Sorry Harvey, completely missed this thread.

Quote:
Originally Posted by oab_au View Post
Yes mate I have done a bit on retarding the inlet timing, and yes it does affect the rpm that the torque is produced.
This was on a Nissan 3lt, moving the inlet 20*.
Nice. That's exactly what I'd expect with 20 degrees change and is consistent with what I saw. With the AVCS engines I was playing with, I was advancing and retarding up to 45 degrees with massive changes in bottom end response and power. One of the very handy things was being able to "un-restrict" the engine while boosting to remove compressor surge. Basically a situation where the engine is not able to flow the air the compressor is supplying and starts stalling the blade and pushing back out past the blades. Basically you'd open the engine up (retard the cam back to 0) and the surge would go away.


Quote:
As you can see it picked up some top end torque, but the loss at the bottom end cost in the "off the start" acceleration.

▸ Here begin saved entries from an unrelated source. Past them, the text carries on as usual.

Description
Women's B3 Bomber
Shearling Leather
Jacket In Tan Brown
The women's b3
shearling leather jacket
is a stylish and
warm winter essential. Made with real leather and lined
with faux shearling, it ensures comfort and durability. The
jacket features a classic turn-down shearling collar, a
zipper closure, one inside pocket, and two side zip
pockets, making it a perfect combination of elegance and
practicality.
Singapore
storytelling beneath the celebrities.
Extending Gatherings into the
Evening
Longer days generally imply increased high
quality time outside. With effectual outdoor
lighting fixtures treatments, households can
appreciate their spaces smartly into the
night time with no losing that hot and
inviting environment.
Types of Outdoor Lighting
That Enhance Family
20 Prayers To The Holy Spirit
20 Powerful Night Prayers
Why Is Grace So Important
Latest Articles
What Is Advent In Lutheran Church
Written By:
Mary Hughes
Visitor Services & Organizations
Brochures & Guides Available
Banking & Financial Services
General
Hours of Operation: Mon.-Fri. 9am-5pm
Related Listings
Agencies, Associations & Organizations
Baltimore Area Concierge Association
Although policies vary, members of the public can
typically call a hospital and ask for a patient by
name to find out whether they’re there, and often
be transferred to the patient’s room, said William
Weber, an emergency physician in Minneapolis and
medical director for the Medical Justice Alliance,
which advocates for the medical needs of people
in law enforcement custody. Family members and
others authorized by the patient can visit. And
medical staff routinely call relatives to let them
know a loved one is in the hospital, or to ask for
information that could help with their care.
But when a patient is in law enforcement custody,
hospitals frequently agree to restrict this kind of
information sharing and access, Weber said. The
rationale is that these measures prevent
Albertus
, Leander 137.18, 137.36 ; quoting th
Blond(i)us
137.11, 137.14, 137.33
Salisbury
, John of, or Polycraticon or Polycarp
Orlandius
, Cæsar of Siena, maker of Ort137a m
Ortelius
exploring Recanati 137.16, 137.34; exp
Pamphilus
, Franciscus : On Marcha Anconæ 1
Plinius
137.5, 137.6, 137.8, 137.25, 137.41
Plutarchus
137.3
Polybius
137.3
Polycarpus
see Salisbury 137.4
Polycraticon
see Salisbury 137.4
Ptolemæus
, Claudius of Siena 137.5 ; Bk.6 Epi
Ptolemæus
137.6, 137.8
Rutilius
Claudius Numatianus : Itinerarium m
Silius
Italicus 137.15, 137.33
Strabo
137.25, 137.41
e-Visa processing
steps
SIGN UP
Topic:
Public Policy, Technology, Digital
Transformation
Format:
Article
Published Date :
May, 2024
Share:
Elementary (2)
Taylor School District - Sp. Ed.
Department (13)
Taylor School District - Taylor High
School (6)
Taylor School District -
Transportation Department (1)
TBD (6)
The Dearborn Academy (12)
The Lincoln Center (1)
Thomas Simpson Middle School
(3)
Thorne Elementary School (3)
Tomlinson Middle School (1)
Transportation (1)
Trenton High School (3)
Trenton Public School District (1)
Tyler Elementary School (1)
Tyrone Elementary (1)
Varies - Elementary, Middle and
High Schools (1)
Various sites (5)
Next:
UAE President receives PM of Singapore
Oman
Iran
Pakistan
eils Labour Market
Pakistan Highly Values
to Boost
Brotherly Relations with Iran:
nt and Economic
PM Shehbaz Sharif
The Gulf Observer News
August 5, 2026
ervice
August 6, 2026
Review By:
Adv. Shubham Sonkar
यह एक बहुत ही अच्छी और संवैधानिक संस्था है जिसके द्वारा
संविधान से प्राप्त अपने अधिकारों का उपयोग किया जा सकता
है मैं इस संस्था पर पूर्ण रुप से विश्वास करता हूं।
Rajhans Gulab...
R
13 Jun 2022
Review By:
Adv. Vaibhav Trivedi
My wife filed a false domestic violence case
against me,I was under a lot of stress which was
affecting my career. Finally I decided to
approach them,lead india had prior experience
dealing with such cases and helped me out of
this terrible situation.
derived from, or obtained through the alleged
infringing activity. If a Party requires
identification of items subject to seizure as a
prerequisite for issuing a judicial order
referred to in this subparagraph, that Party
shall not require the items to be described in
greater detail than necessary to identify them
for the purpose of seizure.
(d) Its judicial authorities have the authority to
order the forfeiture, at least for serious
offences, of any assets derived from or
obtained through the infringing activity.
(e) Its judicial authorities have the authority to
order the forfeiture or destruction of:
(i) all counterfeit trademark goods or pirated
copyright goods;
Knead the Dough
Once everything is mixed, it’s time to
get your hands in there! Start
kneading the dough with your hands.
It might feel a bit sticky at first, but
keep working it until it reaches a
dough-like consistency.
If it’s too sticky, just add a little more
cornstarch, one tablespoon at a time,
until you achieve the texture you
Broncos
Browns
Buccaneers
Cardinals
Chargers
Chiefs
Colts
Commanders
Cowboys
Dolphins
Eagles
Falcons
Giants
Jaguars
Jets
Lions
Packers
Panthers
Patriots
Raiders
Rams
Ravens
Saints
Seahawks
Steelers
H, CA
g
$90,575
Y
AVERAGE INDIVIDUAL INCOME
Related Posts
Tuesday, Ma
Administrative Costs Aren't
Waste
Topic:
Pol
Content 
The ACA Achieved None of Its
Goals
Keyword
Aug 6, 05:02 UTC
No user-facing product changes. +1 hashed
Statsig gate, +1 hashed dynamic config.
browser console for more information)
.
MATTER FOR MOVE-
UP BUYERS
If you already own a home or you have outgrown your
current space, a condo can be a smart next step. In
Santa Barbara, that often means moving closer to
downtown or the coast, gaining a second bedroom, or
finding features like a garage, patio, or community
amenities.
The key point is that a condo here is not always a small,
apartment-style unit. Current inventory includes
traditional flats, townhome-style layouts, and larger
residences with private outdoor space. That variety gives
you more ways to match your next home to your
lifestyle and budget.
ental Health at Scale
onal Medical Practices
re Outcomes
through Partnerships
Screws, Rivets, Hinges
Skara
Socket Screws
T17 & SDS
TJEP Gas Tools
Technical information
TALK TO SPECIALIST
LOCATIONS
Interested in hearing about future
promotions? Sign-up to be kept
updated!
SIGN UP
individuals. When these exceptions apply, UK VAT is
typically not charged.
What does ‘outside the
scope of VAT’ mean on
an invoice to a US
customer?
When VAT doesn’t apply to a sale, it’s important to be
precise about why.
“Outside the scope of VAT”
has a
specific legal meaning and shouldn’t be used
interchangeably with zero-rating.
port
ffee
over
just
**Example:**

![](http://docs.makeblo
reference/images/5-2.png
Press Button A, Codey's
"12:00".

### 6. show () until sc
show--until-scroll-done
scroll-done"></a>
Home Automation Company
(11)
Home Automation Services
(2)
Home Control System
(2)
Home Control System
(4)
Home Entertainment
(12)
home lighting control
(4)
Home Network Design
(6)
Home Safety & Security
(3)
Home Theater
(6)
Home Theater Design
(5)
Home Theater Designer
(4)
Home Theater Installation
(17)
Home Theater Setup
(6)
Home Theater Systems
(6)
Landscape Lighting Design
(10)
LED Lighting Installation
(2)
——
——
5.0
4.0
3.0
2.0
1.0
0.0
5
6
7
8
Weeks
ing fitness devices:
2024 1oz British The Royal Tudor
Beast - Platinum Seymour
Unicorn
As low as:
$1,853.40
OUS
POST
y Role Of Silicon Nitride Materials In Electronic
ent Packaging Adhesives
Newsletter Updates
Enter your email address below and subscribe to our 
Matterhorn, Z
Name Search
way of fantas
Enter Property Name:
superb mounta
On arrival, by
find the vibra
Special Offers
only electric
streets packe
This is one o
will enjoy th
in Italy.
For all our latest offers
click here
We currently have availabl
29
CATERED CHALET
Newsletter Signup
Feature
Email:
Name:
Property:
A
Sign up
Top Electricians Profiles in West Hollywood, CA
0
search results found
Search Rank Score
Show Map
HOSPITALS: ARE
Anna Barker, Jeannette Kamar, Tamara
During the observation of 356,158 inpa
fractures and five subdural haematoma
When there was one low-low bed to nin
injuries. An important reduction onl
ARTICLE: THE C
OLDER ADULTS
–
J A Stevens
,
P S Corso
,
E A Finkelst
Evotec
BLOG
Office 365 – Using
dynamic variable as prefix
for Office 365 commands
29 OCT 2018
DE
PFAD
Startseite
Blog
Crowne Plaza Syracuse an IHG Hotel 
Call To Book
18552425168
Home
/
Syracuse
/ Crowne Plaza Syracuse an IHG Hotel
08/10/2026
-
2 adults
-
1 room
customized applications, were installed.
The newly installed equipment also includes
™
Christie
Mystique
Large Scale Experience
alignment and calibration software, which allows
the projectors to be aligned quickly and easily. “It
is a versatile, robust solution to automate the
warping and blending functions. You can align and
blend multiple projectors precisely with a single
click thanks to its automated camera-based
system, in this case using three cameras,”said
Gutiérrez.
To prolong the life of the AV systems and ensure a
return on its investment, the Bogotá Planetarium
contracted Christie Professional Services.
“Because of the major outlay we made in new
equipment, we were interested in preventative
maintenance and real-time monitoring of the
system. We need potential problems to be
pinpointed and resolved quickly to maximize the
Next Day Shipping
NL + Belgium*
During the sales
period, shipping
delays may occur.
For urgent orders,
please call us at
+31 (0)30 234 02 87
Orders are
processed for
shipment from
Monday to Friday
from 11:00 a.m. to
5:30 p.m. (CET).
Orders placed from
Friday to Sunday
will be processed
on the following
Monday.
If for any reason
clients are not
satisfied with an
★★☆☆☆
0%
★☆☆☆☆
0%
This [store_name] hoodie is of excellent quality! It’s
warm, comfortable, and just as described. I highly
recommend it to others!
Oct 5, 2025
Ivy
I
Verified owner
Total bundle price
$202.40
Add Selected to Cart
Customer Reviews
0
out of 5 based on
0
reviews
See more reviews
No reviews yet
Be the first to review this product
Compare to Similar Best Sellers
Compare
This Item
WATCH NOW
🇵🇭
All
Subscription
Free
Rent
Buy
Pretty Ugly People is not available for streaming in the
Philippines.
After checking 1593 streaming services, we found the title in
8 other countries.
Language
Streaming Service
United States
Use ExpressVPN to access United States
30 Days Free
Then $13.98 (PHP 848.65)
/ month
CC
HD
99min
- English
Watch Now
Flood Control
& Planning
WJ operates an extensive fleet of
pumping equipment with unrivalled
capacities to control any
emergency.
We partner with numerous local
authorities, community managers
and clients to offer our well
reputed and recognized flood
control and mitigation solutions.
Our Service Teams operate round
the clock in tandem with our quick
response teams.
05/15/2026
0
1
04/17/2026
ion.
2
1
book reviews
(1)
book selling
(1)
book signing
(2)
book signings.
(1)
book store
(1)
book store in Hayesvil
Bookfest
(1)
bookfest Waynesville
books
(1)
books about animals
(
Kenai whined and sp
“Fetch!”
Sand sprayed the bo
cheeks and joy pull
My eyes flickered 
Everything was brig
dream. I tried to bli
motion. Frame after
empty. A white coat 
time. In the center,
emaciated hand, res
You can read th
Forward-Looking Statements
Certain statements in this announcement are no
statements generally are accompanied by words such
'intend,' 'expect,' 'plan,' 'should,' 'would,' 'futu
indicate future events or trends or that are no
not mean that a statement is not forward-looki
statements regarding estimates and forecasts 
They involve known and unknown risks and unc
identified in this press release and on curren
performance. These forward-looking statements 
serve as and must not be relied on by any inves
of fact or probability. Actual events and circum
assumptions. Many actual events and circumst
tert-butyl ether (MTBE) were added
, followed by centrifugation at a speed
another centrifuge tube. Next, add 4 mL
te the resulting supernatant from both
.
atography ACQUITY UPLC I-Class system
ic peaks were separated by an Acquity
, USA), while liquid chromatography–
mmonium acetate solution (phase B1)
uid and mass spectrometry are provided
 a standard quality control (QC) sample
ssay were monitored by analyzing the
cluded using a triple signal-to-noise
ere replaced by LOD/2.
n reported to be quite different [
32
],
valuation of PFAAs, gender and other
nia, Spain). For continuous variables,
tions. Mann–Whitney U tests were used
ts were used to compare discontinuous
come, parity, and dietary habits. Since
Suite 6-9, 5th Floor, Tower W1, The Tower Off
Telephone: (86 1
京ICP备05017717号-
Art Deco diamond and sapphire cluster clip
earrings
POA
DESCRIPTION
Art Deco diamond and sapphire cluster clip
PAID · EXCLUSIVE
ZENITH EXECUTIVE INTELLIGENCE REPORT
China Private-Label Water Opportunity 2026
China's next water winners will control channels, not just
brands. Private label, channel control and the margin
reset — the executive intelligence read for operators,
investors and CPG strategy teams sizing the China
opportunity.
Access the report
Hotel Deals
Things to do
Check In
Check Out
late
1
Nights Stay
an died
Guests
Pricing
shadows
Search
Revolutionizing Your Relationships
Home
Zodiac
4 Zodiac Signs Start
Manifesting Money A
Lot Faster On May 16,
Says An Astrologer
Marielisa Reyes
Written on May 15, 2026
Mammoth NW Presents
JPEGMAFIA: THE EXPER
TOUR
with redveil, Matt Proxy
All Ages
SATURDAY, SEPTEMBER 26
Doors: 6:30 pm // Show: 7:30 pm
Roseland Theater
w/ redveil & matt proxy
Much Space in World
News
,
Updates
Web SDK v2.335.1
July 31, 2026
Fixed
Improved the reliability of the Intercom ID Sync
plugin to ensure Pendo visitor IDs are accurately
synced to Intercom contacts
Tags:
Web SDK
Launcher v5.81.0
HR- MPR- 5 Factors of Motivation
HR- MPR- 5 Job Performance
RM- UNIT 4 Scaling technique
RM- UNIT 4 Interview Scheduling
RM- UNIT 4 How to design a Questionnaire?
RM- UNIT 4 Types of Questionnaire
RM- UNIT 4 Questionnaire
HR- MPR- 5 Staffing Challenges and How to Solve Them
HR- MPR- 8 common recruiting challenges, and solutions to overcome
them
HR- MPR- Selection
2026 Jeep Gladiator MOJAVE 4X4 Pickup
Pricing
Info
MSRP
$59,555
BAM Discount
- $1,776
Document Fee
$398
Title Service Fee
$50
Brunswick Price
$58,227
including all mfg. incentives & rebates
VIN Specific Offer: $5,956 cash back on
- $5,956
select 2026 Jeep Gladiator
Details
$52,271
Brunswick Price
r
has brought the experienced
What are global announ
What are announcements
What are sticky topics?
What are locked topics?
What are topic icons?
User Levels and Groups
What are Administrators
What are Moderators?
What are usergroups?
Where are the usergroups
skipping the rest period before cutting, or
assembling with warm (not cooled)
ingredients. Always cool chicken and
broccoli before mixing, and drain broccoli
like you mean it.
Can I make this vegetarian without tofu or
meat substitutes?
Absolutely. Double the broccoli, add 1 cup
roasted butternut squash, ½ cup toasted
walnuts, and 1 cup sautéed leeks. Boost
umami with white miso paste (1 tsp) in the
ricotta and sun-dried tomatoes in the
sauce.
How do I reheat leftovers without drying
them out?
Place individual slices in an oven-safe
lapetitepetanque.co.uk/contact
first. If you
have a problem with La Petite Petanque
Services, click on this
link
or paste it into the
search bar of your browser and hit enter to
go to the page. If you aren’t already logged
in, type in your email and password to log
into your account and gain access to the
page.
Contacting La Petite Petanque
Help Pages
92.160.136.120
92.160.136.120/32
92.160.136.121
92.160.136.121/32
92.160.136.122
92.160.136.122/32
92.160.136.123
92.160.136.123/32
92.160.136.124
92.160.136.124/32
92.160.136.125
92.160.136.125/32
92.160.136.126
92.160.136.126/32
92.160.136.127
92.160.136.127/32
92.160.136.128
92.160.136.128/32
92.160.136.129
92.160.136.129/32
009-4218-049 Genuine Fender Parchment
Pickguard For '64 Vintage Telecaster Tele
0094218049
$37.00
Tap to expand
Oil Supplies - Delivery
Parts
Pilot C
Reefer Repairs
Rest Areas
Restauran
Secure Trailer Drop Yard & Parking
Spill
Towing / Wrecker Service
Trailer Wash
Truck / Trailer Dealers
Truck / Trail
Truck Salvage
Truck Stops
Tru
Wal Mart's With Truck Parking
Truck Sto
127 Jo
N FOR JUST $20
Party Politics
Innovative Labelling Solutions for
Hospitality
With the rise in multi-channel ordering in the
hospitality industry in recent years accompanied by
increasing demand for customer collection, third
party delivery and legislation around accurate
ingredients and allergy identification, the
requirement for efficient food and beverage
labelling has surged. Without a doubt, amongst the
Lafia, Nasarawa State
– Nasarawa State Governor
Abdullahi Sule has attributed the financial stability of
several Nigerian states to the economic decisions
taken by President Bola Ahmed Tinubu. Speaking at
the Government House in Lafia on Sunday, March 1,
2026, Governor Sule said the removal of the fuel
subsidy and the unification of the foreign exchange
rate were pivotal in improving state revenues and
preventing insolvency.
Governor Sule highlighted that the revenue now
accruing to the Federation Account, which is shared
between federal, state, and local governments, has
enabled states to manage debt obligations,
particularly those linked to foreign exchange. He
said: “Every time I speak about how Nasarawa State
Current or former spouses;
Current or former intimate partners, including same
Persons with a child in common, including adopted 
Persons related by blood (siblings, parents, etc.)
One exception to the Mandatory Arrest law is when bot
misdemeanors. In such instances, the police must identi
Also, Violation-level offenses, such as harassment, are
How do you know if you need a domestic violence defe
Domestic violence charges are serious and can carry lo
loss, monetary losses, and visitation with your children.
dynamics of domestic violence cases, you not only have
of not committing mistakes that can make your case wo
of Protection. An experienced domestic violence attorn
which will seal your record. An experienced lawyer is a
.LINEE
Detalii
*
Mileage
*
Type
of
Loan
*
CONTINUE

When you are working out what type of cam timing to use, you have to look at where you need the torque to be in the rpm range that you are going to use. If you are using the standard inlet manifold, and still running the higher diff ratio, you need the torque that it provides between 2200 and 4000, then the 240* timing has to be the same to allow the Inertia system to work. The only change that will benefit is more lift. Both cams can go to 8.75mm, the inlets giving the best increase.

If it is to be a high rpm engine, with the torque from 4000 to 6000, or higher, running a low diff ratio, then you will have to do away with the low end torque from the Inertia system, and just tune to work in the higher rpms. To do this, either the standard inlet runners will have to be shortened, or 6 tuned length throttle bodies will be needed, to allow. The inlet resonance to suite the higher torque peak.

There are two cam functions that control the engines breathing. Valve lift will allow more air to enter the cylinder at all engine speeds, great for higher engine speeds, but will degrade the inlet velocity, that will hurt combustion at lower engine rpms. If there is less turbulence in the chamber then all the mixture will not burn and power will drop.

The other function is Duration, which is really the end result, of setting the valve timing points that the engine needs, to allow the torque to peak to arrive at the higher rpm. The air does not accelerate as fast as the piston, lagging behind as the rpm rises, and the inlet valve has to close when the cylinder pressure is at the highest.
At the 4800 rpm that the torque is at now, the inlet valve closes at 54* After Bottom Dead Center. As the engine speed rises the maximum cylinder pressure arrives letter when the piston is further up the cylinder. So we have to close the inlet valve about 10* latter to trap the highest pressure in the cylinder.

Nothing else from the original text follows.